Shigeru escuchó el grito de la muchacha y dirigió la vista hacia ella. No podía verle la cara —llevaba la cabeza cubierta con un paño— y no la reconoció, pero la manera en la que se mantenía erguida y la calma que transmitía le impresionaron. La muerte del cantero perturbaba al joven heredero, aunque no se había opuesto a la decisión de su padre, al considerar que su lealtad era de mayor importancia que su conciencia.

Había regresado de Terayama en cuanto las nieves se hubieron derretido y las carreteras quedaron abiertas. Cierto era que el invierno ponía fin a las escaramuzas y las campañas, pero las intrigas no quedaban ahogadas por las nevadas. Shigeru había tenido la intención de detenerse en Tsuwano e insistir una vez más en que se ordenara regresar de Inuyama a los hijos de Kitano; pero habían acudido a él mensajeros alegando que la primavera había traído consigo un brote de viruela y que el señor Shigeru no podía arriesgar su vida en modo alguno, que debía regresar a Hagi de inmediato. Era imposible saber si la noticia era cierta o no. El propio Shigeru estaba decidido a viajar a Tsuwano y demostrar que se trataba de una mentira, pero Irie, quien había acudido al templo para escoltarle en el regreso a casa, mostró su desaprobación.

Con la llegada del nuevo año Shigeru había cumplido los dieciséis. Ya era todo un hombre, y la ceremonia de su mayoría de edad se celebró en el tercer mes con gran solemnidad y alegría.
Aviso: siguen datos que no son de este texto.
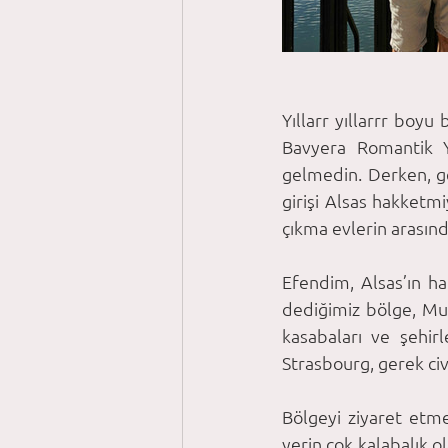
Yıllarr yıllarrr boyu
Bavyera Romantik 
gelmedin. Derken, ge
girişi Alsas hakketm
çıkma evlerin arasında
Efendim, Alsas’ın ha
dediğimiz bölge, Mulh
kasabaları ve şehir
Strasbourg, gerek civa
Bölgeyi ziyaret etm
yerin çok kalabalık ol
Le satisfacía encontrarse de vuelta en Hagi —aunque añoraba el consejo y el apoyo de Matsuda— y sentía alivio porque su hermano hubiera sobrevivido a la caída del caballo, a una ligera inflamación pulmonar que le atacó durante los días más crudos del invierno y a numerosos golpes con las espadas de madera durante el entrenamiento. Y es que ahora Takeshi residía en el castillo con el padre de ambos y entrenaba con los demás jóvenes del clan Otori.

Los hermanos estaban encantados de volver a estar juntos; el período de separación había fortalecido los vínculos de afecto entre ellos. El hecho de apartarse del hogar familiar y de la sobreprotección de su madre había provocado que Takeshi madurase. Era alto y fuerte para su edad y conservaba la misma confianza en sí mismo, acaso demasiada, pues tendía a mostrarse vanidoso; pero sus preceptores aseguraban a Shigeru que semejante defecto estaba siendo atemperado por la disciplina y el entrenamiento y, en cualquier caso, el señor Takeshi tenía mucho de lo que presumir. Sobresalía en todas las artes del guerrero, su mente era rápida y su memoria, retentiva. A Shigeru le satisfacía comprobar que las características de los Otori, que tan rápidamente podían convertirse en defectos, como decía Matsuda, aún prevalecían, si bien Takeshi no había perdido un ápice de su imprudencia y temeridad.